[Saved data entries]
== Segment start ==
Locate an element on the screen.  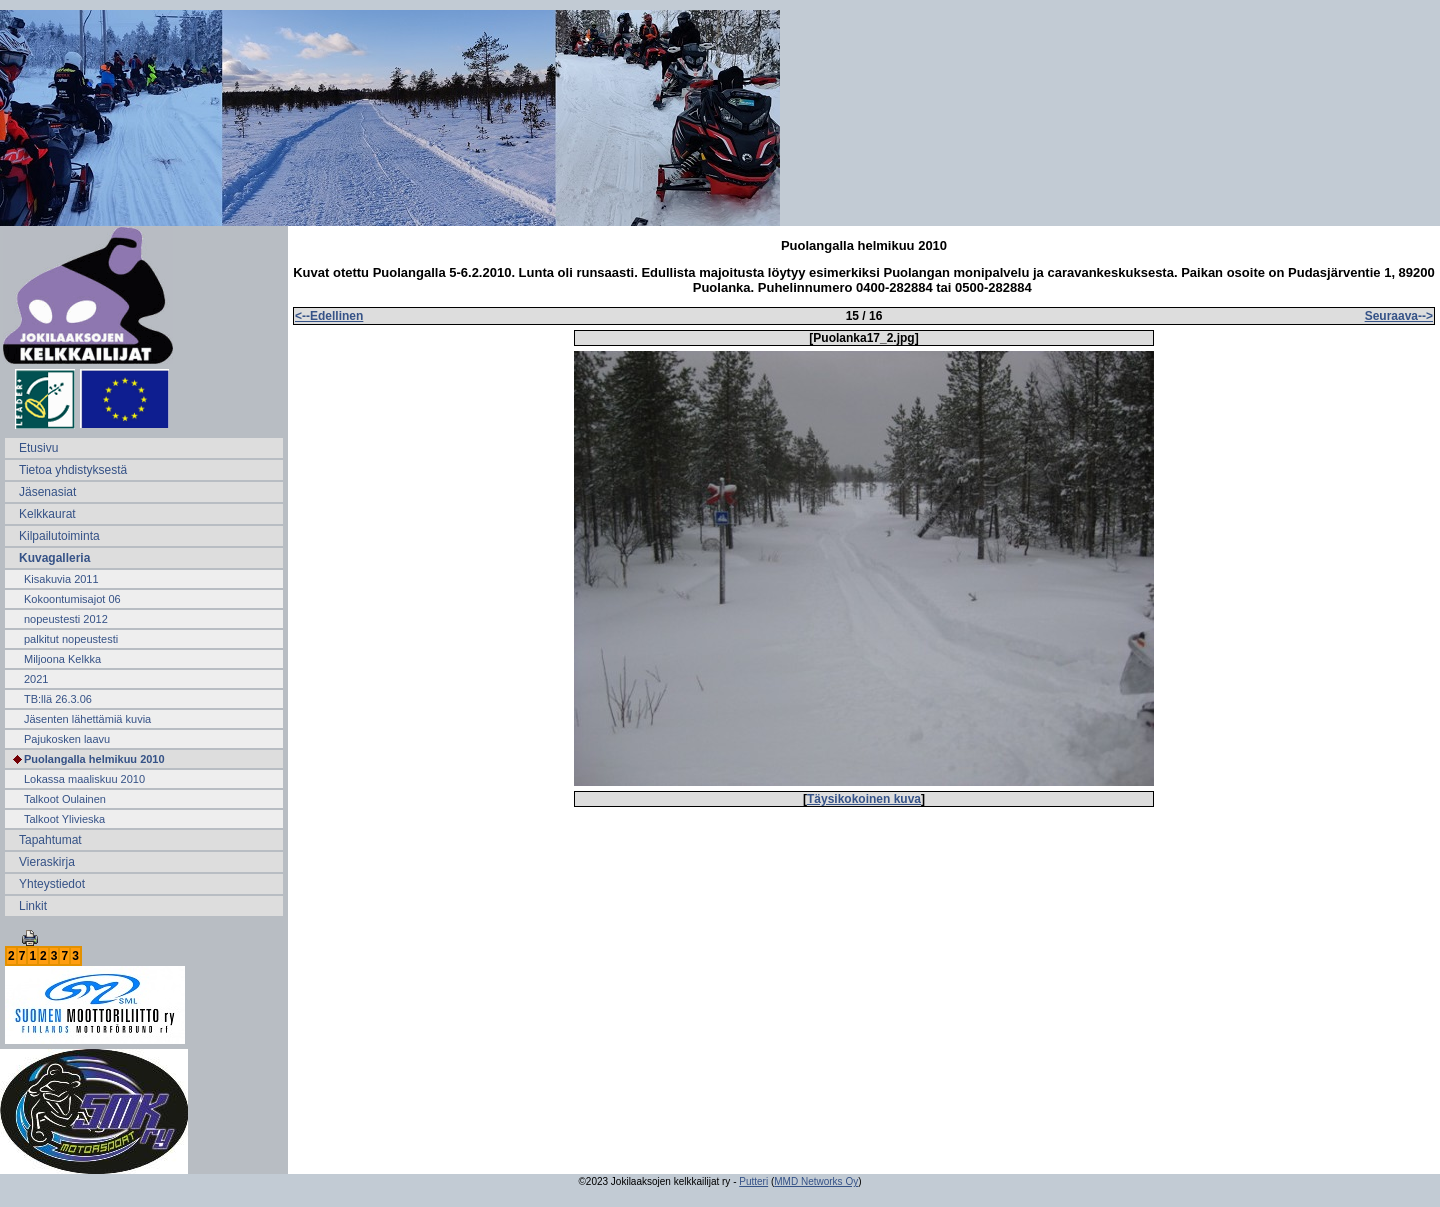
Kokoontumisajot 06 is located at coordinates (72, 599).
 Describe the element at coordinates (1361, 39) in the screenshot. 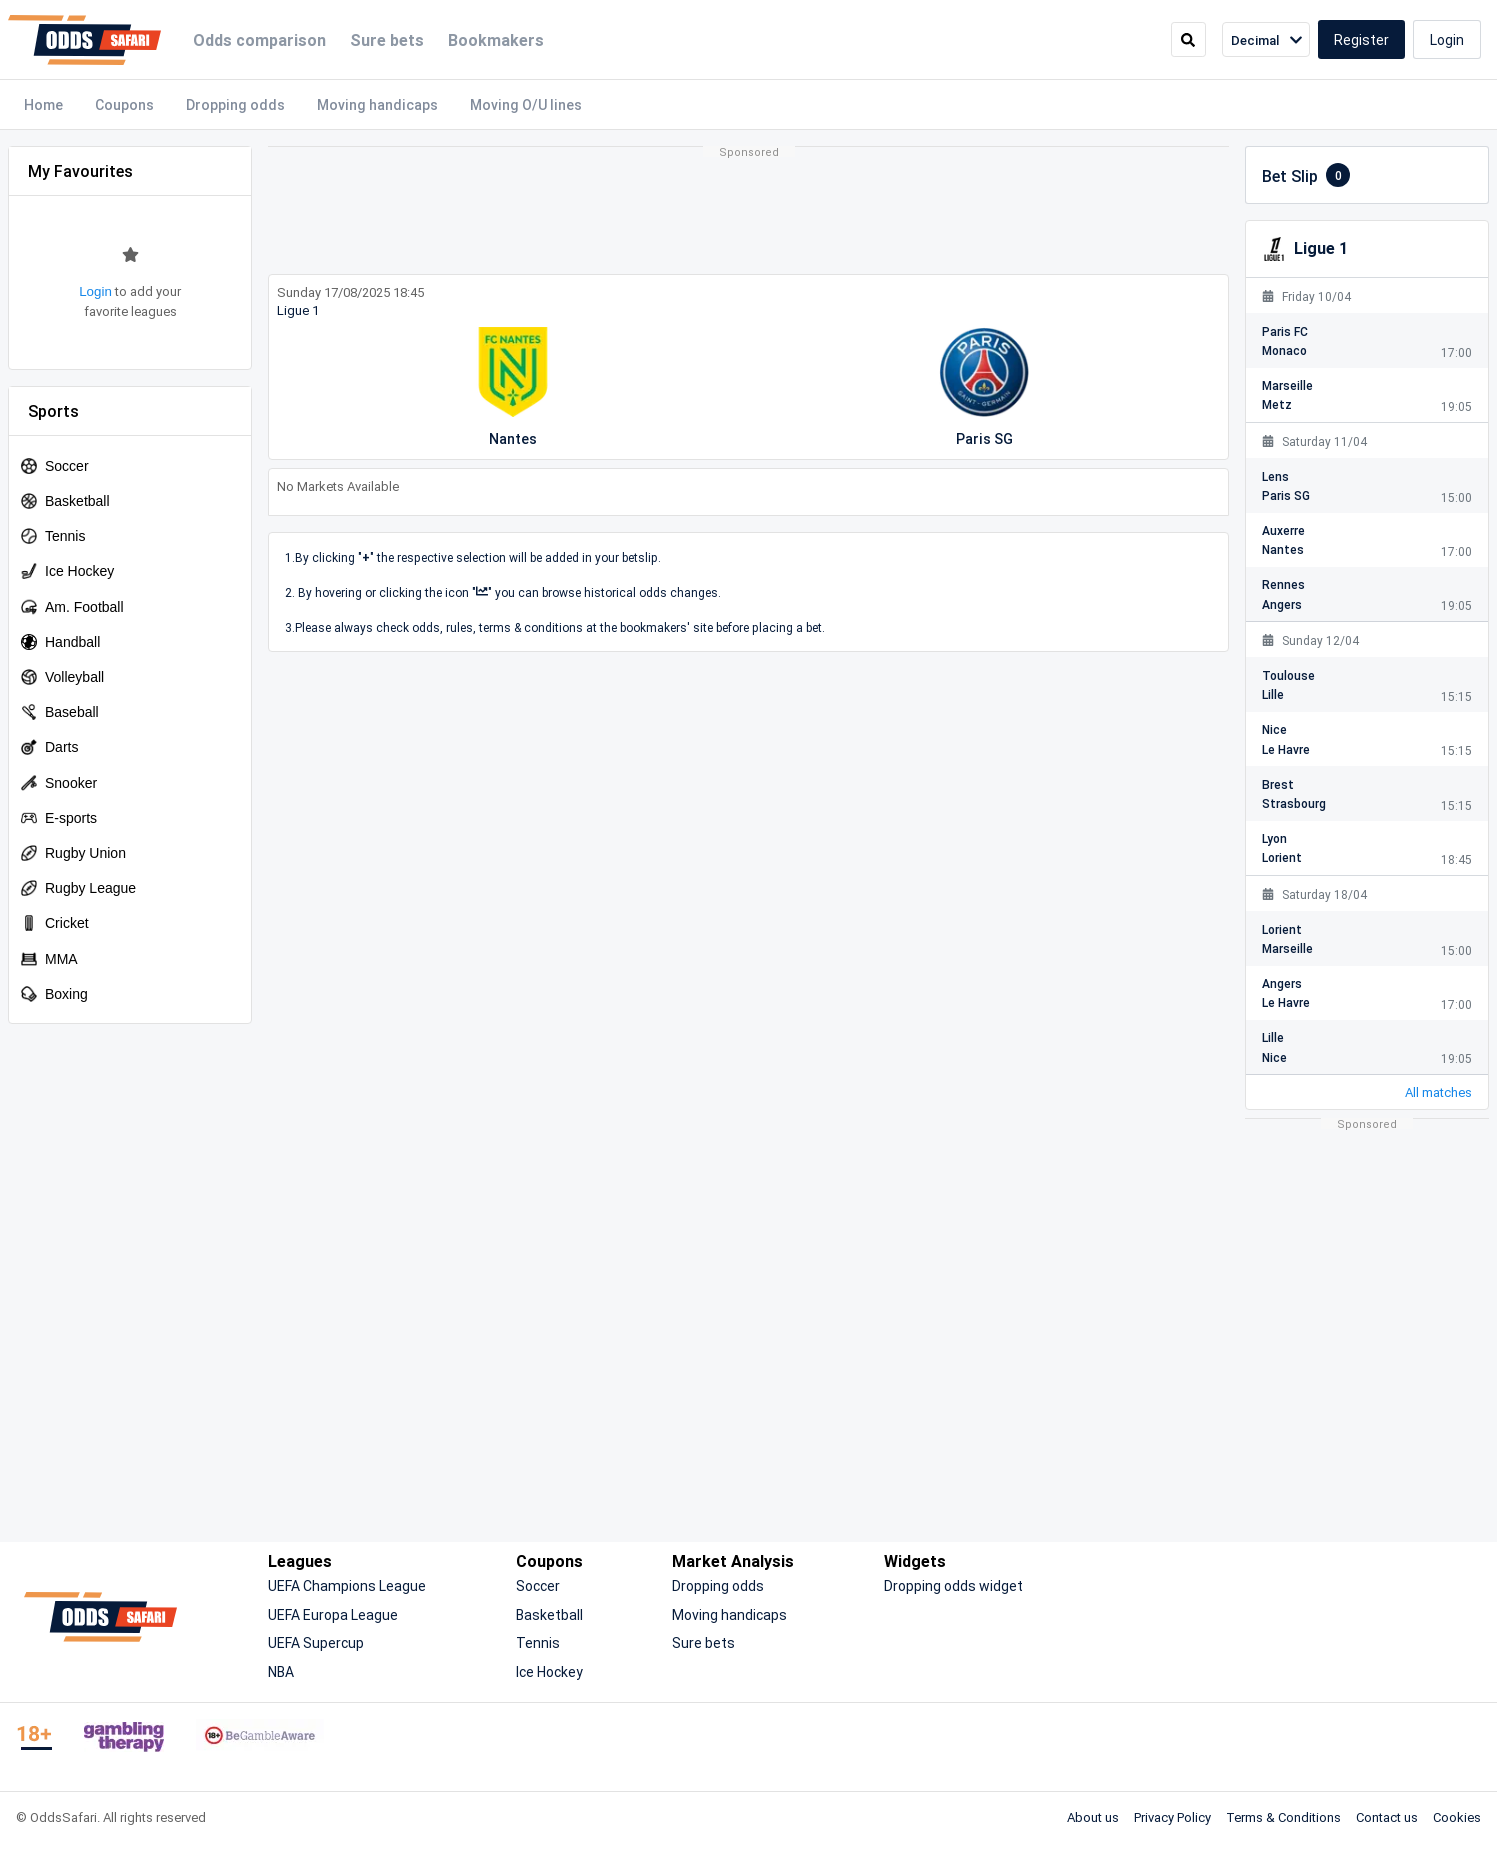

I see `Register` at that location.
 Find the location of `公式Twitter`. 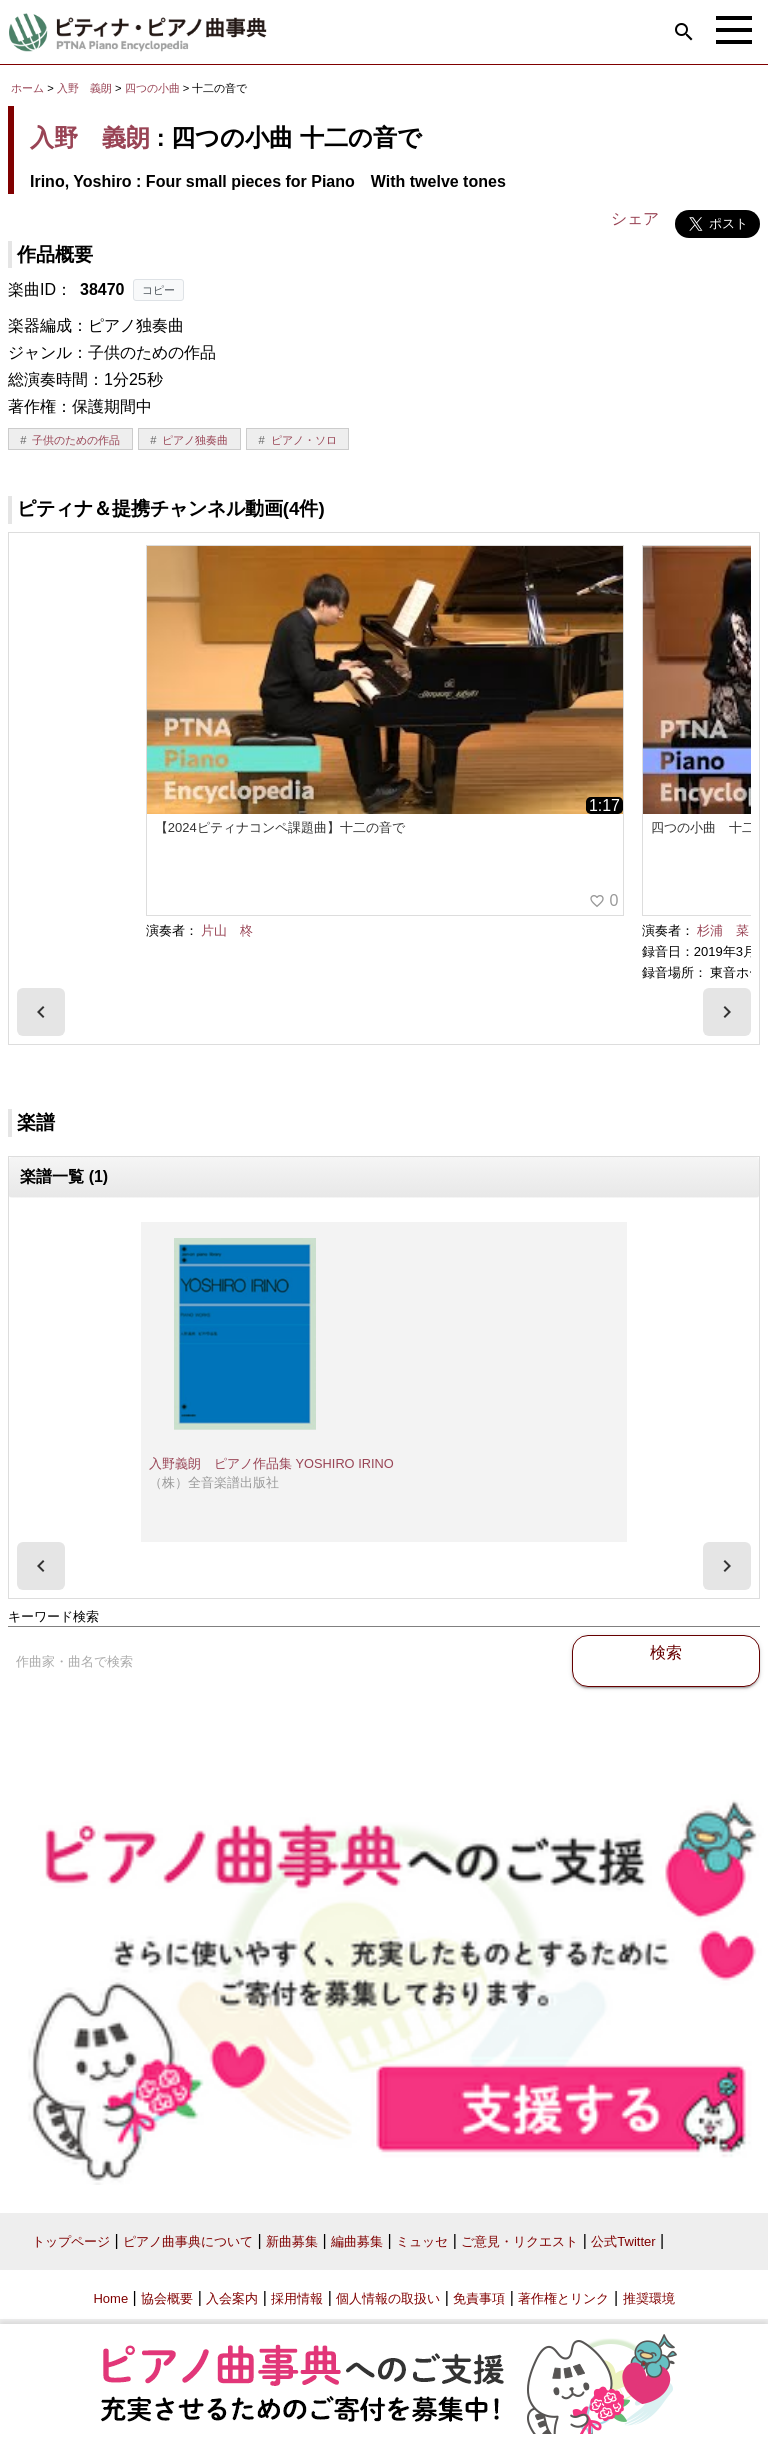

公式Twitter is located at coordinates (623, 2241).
== Segment end ==
Exercise directions:
From the first line to the last, retype the data above exactly, but not its images.

Your response:
Locate an element on the screen.  
Kokoontumisajot 06 is located at coordinates (72, 599).
 Describe the element at coordinates (1361, 39) in the screenshot. 

I see `Register` at that location.
 Find the location of `公式Twitter`. 

公式Twitter is located at coordinates (623, 2241).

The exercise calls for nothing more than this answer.